Bounding box prediction data
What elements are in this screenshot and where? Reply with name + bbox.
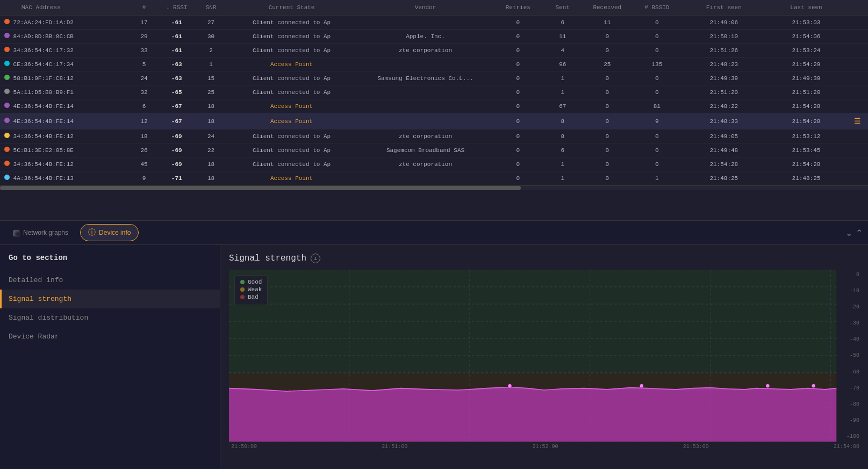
row-retries: 0 (494, 30, 542, 44)
y-label-70: -70 (838, 385, 859, 391)
collapse-button[interactable]: ⌄ (845, 228, 852, 238)
x-label-3: 21:52:00 (532, 444, 558, 450)
col-mac[interactable]: MAC Address (0, 0, 131, 16)
svg-marker-19 (229, 387, 836, 442)
row-vendor (357, 113, 494, 129)
row-num: 26 (131, 143, 158, 157)
sidebar-item-device-radar[interactable]: Device Radar (0, 327, 220, 346)
scrollbar-thumb[interactable] (0, 186, 521, 190)
panel-content: Go to section Detailed info Signal stren… (0, 245, 868, 469)
y-label-100: -100 (838, 434, 859, 439)
chart-x-labels: 21:50:00 21:51:00 21:52:00 21:53:00 21:5… (229, 444, 859, 450)
sidebar: Go to section Detailed info Signal stren… (0, 245, 220, 469)
col-num[interactable]: # (131, 0, 158, 16)
table-row[interactable]: 5A:11:D5:B0:B9:F1 32 -65 25 Client conne… (0, 85, 868, 99)
row-rssi: -69 (158, 143, 196, 157)
table-row[interactable]: CE:36:54:4C:17:34 5 -63 1 Access Point 0… (0, 57, 868, 71)
sidebar-item-detailed-info[interactable]: Detailed info (0, 271, 220, 290)
row-state: Client connected to Ap (226, 85, 357, 99)
row-detail[interactable] (848, 157, 868, 171)
row-num: 12 (131, 113, 158, 129)
row-detail[interactable] (848, 85, 868, 99)
table-row[interactable]: 4E:36:54:4B:FE:14 12 -67 18 Access Point… (0, 113, 868, 129)
row-detail[interactable] (848, 44, 868, 57)
row-first-seen: 21:49:48 (683, 143, 765, 157)
col-sent[interactable]: Sent (542, 0, 584, 16)
row-detail[interactable]: ☰ (848, 113, 868, 129)
mac-address: 58:B1:0F:1F:C8:12 (13, 75, 74, 82)
col-rssi[interactable]: ↓ RSSI (158, 0, 196, 16)
sidebar-item-signal-strength[interactable]: Signal strength (0, 290, 220, 308)
row-bssid: 9 (631, 113, 683, 129)
row-rssi: -71 (158, 171, 196, 185)
col-last-seen[interactable]: Last seen (765, 0, 847, 16)
row-rssi: -61 (158, 30, 196, 44)
detail-icon[interactable]: ☰ (854, 117, 861, 126)
row-detail[interactable] (848, 71, 868, 85)
mac-address: CE:36:54:4C:17:34 (13, 61, 74, 68)
col-state[interactable]: Current State (226, 0, 357, 16)
row-state: Access Point (226, 57, 357, 71)
row-vendor: Sagemcom Broadband SAS (357, 143, 494, 157)
status-dot (4, 19, 10, 24)
legend-good: Good (240, 279, 262, 285)
row-detail[interactable] (848, 129, 868, 143)
table-row[interactable]: 34:36:54:4B:FE:12 18 -69 24 Client conne… (0, 129, 868, 143)
row-vendor: zte corporation (357, 157, 494, 171)
chart-area: Signal strength i Good Weak Ba (220, 245, 868, 469)
tab-network-graphs[interactable]: ▦ Network graphs (5, 225, 76, 240)
col-snr[interactable]: SNR (196, 0, 226, 16)
row-first-seen: 21:48:33 (683, 113, 765, 129)
row-retries: 0 (494, 171, 542, 185)
row-detail[interactable] (848, 171, 868, 185)
row-vendor (357, 57, 494, 71)
tab-bar-right: ⌄ ⌃ (845, 228, 863, 238)
table-row[interactable]: 34:36:54:4C:17:32 33 -61 2 Client connec… (0, 44, 868, 57)
row-last-seen: 21:53:45 (765, 143, 847, 157)
chart-title-text: Signal strength (229, 254, 306, 263)
scrollbar-track[interactable] (0, 185, 868, 190)
row-rssi: -63 (158, 71, 196, 85)
y-label-90: -90 (838, 417, 859, 423)
table-row[interactable]: 84:AD:8D:BB:8C:CB 29 -61 30 Client conne… (0, 30, 868, 44)
row-rssi: -65 (158, 85, 196, 99)
table-row[interactable]: 5C:B1:3E:E2:05:8E 26 -69 22 Client conne… (0, 143, 868, 157)
row-last-seen: 21:53:12 (765, 129, 847, 143)
row-detail[interactable] (848, 57, 868, 71)
table-row[interactable]: 72:AA:24:FD:1A:D2 17 -61 27 Client conne… (0, 16, 868, 30)
row-vendor (357, 85, 494, 99)
row-snr: 30 (196, 30, 226, 44)
row-first-seen: 21:54:28 (683, 157, 765, 171)
table-row[interactable]: 58:B1:0F:1F:C8:12 24 -63 15 Client conne… (0, 71, 868, 85)
row-sent: 11 (542, 30, 584, 44)
chart-info-icon[interactable]: i (311, 254, 320, 263)
col-vendor[interactable]: Vendor (357, 0, 494, 16)
tab-device-info[interactable]: ⓘ Device info (80, 224, 139, 241)
sidebar-item-signal-distribution[interactable]: Signal distribution (0, 308, 220, 327)
expand-button[interactable]: ⌃ (856, 228, 863, 238)
row-snr: 24 (196, 129, 226, 143)
row-last-seen: 21:53:03 (765, 16, 847, 30)
row-first-seen: 21:49:39 (683, 71, 765, 85)
row-bssid: 0 (631, 16, 683, 30)
col-retries[interactable]: Retries (494, 0, 542, 16)
col-first-seen[interactable]: First seen (683, 0, 765, 16)
row-detail[interactable] (848, 16, 868, 30)
row-state: Client connected to Ap (226, 30, 357, 44)
row-detail[interactable] (848, 143, 868, 157)
table-row[interactable]: 4E:36:54:4B:FE:14 6 -67 18 Access Point … (0, 99, 868, 113)
row-detail[interactable] (848, 99, 868, 113)
row-received: 0 (583, 44, 631, 57)
col-received[interactable]: Received (583, 0, 631, 16)
row-bssid: 1 (631, 171, 683, 185)
col-bssid[interactable]: # BSSID (631, 0, 683, 16)
row-rssi: -67 (158, 99, 196, 113)
table-row[interactable]: 4A:36:54:4B:FE:13 9 -71 18 Access Point … (0, 171, 868, 185)
row-last-seen: 21:54:29 (765, 57, 847, 71)
table-row[interactable]: 34:36:54:4B:FE:12 45 -69 18 Client conne… (0, 157, 868, 171)
row-num: 32 (131, 85, 158, 99)
sidebar-signal-distribution-label: Signal distribution (9, 314, 88, 322)
row-retries: 0 (494, 129, 542, 143)
row-sent: 8 (542, 129, 584, 143)
row-detail[interactable] (848, 30, 868, 44)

• About this task
Retype the entries above word for word, minus any images.

• Written reply
What elements are in this screenshot and where? Reply with name + bbox.
row-retries: 0 (494, 30, 542, 44)
y-label-70: -70 (838, 385, 859, 391)
collapse-button[interactable]: ⌄ (845, 228, 852, 238)
x-label-3: 21:52:00 (532, 444, 558, 450)
col-mac[interactable]: MAC Address (0, 0, 131, 16)
svg-marker-19 (229, 387, 836, 442)
row-vendor (357, 113, 494, 129)
row-num: 26 (131, 143, 158, 157)
sidebar-item-device-radar[interactable]: Device Radar (0, 327, 220, 346)
scrollbar-thumb[interactable] (0, 186, 521, 190)
panel-content: Go to section Detailed info Signal stren… (0, 245, 868, 469)
y-label-100: -100 (838, 434, 859, 439)
chart-x-labels: 21:50:00 21:51:00 21:52:00 21:53:00 21:5… (229, 444, 859, 450)
sidebar: Go to section Detailed info Signal stren… (0, 245, 220, 469)
col-num[interactable]: # (131, 0, 158, 16)
table-row[interactable]: 5A:11:D5:B0:B9:F1 32 -65 25 Client conne… (0, 85, 868, 99)
row-rssi: -69 (158, 143, 196, 157)
table-row[interactable]: CE:36:54:4C:17:34 5 -63 1 Access Point 0… (0, 57, 868, 71)
sidebar-item-detailed-info[interactable]: Detailed info (0, 271, 220, 290)
row-state: Client connected to Ap (226, 85, 357, 99)
row-detail[interactable] (848, 157, 868, 171)
row-num: 12 (131, 113, 158, 129)
row-detail[interactable] (848, 85, 868, 99)
table-row[interactable]: 4E:36:54:4B:FE:14 12 -67 18 Access Point… (0, 113, 868, 129)
row-detail[interactable] (848, 44, 868, 57)
row-first-seen: 21:49:48 (683, 143, 765, 157)
col-sent[interactable]: Sent (542, 0, 584, 16)
row-detail[interactable]: ☰ (848, 113, 868, 129)
mac-address: 58:B1:0F:1F:C8:12 (13, 75, 74, 82)
col-rssi[interactable]: ↓ RSSI (158, 0, 196, 16)
sidebar-item-signal-strength[interactable]: Signal strength (0, 290, 220, 308)
row-bssid: 9 (631, 113, 683, 129)
row-rssi: -71 (158, 171, 196, 185)
col-last-seen[interactable]: Last seen (765, 0, 847, 16)
row-rssi: -61 (158, 30, 196, 44)
detail-icon[interactable]: ☰ (854, 117, 861, 126)
row-detail[interactable] (848, 71, 868, 85)
mac-address: CE:36:54:4C:17:34 (13, 61, 74, 68)
col-state[interactable]: Current State (226, 0, 357, 16)
row-state: Access Point (226, 57, 357, 71)
row-vendor: Sagemcom Broadband SAS (357, 143, 494, 157)
status-dot (4, 19, 10, 24)
legend-good: Good (240, 279, 262, 285)
row-detail[interactable] (848, 129, 868, 143)
table-row[interactable]: 34:36:54:4B:FE:12 18 -69 24 Client conne… (0, 129, 868, 143)
row-vendor: zte corporation (357, 157, 494, 171)
chart-area: Signal strength i Good Weak Ba (220, 245, 868, 469)
tab-network-graphs[interactable]: ▦ Network graphs (5, 225, 76, 240)
col-snr[interactable]: SNR (196, 0, 226, 16)
row-first-seen: 21:48:33 (683, 113, 765, 129)
row-retries: 0 (494, 171, 542, 185)
row-detail[interactable] (848, 171, 868, 185)
row-vendor (357, 57, 494, 71)
tab-bar-right: ⌄ ⌃ (845, 228, 863, 238)
table-row[interactable]: 34:36:54:4C:17:32 33 -61 2 Client connec… (0, 44, 868, 57)
row-last-seen: 21:53:45 (765, 143, 847, 157)
chart-title-text: Signal strength (229, 254, 306, 263)
scrollbar-track[interactable] (0, 185, 868, 190)
row-rssi: -63 (158, 71, 196, 85)
y-label-90: -90 (838, 417, 859, 423)
table-row[interactable]: 84:AD:8D:BB:8C:CB 29 -61 30 Client conne… (0, 30, 868, 44)
row-rssi: -65 (158, 85, 196, 99)
table-row[interactable]: 5C:B1:3E:E2:05:8E 26 -69 22 Client conne… (0, 143, 868, 157)
row-last-seen: 21:53:12 (765, 129, 847, 143)
row-detail[interactable] (848, 57, 868, 71)
table-row[interactable]: 72:AA:24:FD:1A:D2 17 -61 27 Client conne… (0, 16, 868, 30)
row-vendor (357, 85, 494, 99)
row-snr: 30 (196, 30, 226, 44)
row-first-seen: 21:54:28 (683, 157, 765, 171)
table-row[interactable]: 58:B1:0F:1F:C8:12 24 -63 15 Client conne… (0, 71, 868, 85)
row-sent: 11 (542, 30, 584, 44)
chart-info-icon[interactable]: i (311, 254, 320, 263)
col-vendor[interactable]: Vendor (357, 0, 494, 16)
tab-device-info[interactable]: ⓘ Device info (80, 224, 139, 241)
sidebar-item-signal-distribution[interactable]: Signal distribution (0, 308, 220, 327)
expand-button[interactable]: ⌃ (856, 228, 863, 238)
row-snr: 24 (196, 129, 226, 143)
row-last-seen: 21:53:03 (765, 16, 847, 30)
row-first-seen: 21:49:39 (683, 71, 765, 85)
row-bssid: 0 (631, 16, 683, 30)
col-retries[interactable]: Retries (494, 0, 542, 16)
col-first-seen[interactable]: First seen (683, 0, 765, 16)
row-detail[interactable] (848, 16, 868, 30)
row-state: Client connected to Ap (226, 30, 357, 44)
row-detail[interactable] (848, 143, 868, 157)
table-row[interactable]: 4E:36:54:4B:FE:14 6 -67 18 Access Point … (0, 99, 868, 113)
row-detail[interactable] (848, 99, 868, 113)
row-received: 0 (583, 44, 631, 57)
col-received[interactable]: Received (583, 0, 631, 16)
row-bssid: 1 (631, 171, 683, 185)
col-bssid[interactable]: # BSSID (631, 0, 683, 16)
row-rssi: -67 (158, 99, 196, 113)
table-row[interactable]: 4A:36:54:4B:FE:13 9 -71 18 Access Point … (0, 171, 868, 185)
row-last-seen: 21:54:29 (765, 57, 847, 71)
table-row[interactable]: 34:36:54:4B:FE:12 45 -69 18 Client conne… (0, 157, 868, 171)
row-num: 32 (131, 85, 158, 99)
sidebar-signal-distribution-label: Signal distribution (9, 314, 88, 322)
row-retries: 0 (494, 129, 542, 143)
row-sent: 8 (542, 129, 584, 143)
row-detail[interactable] (848, 30, 868, 44)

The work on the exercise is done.